Mercifully, the right call was made in the end, with F1, the FIA and the AGPC issuing a joint statement just after 10am local time, with that first practice session slated for noon.
The fact a message was not conveyed any earlier to the wider public, until those thousands had rocked up at Albert Park, beggars belief.
Inevitably next weekend's race in Bahrain, that was due to be run behind closed doors, has also fallen by the wayside, as has the inaugural event in Vietnam in early April.
After cancelling Australia, Carey later described what he faced as "a fluid situation, a difficult situation to really predict. When it’s changing this quick it’s challenging.”

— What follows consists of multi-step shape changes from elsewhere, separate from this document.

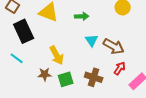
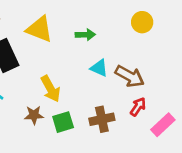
cyan triangle: (92, 40) -> (99, 68), turned -32
brown cross: (94, 77) -> (102, 119), turned -30

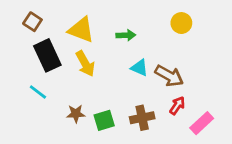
yellow arrow: (51, 89) -> (85, 64), moved

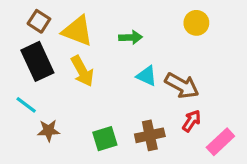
brown square: (32, 22) -> (39, 21), moved
brown star: (76, 114) -> (49, 131), moved

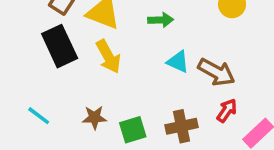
cyan line: (26, 105) -> (39, 116), moved
brown star: (49, 131) -> (94, 117), moved

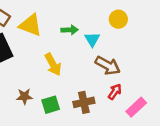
yellow arrow: (108, 57) -> (53, 64), moved
cyan triangle: (178, 62) -> (92, 39), moved, turned 35

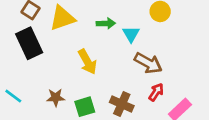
yellow triangle: (30, 25) -> (62, 18), turned -40
brown cross: (84, 102) -> (122, 104), turned 36

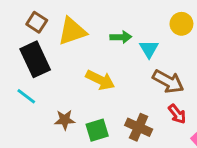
yellow arrow: (87, 62) -> (100, 80), turned -35
red arrow: (156, 92) -> (177, 114), turned 108
cyan line: (13, 96) -> (26, 96), moved

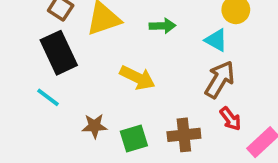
cyan triangle: (149, 49) -> (216, 40), moved, turned -30
brown arrow: (168, 81) -> (220, 79), turned -88
brown cross: (139, 127) -> (184, 135), turned -30

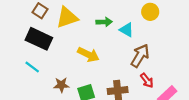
cyan triangle: (216, 40) -> (127, 30), moved
black rectangle: (59, 53) -> (39, 39), turned -40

If the events of the last two days had taught him anything, then he needed to be bold and decisive.
Carey's counterpart at Formula E, Alejandro Agag, had done exactly that by suspending the season for the next two months, with no race now until Berlin on June 21. Other sports have also shut down for lengthy periods.
As unpalatable as it may have been for Carey and Todt, in issuing a similar edict, it has gone part way to restoring the reputation of F1 that has taken a battering over these past few days.
For the sake of everyone involved in F1, they have acted responsibly and sensibly in this instance. If only that had been the case long before the fiasco that unfolded in Australia.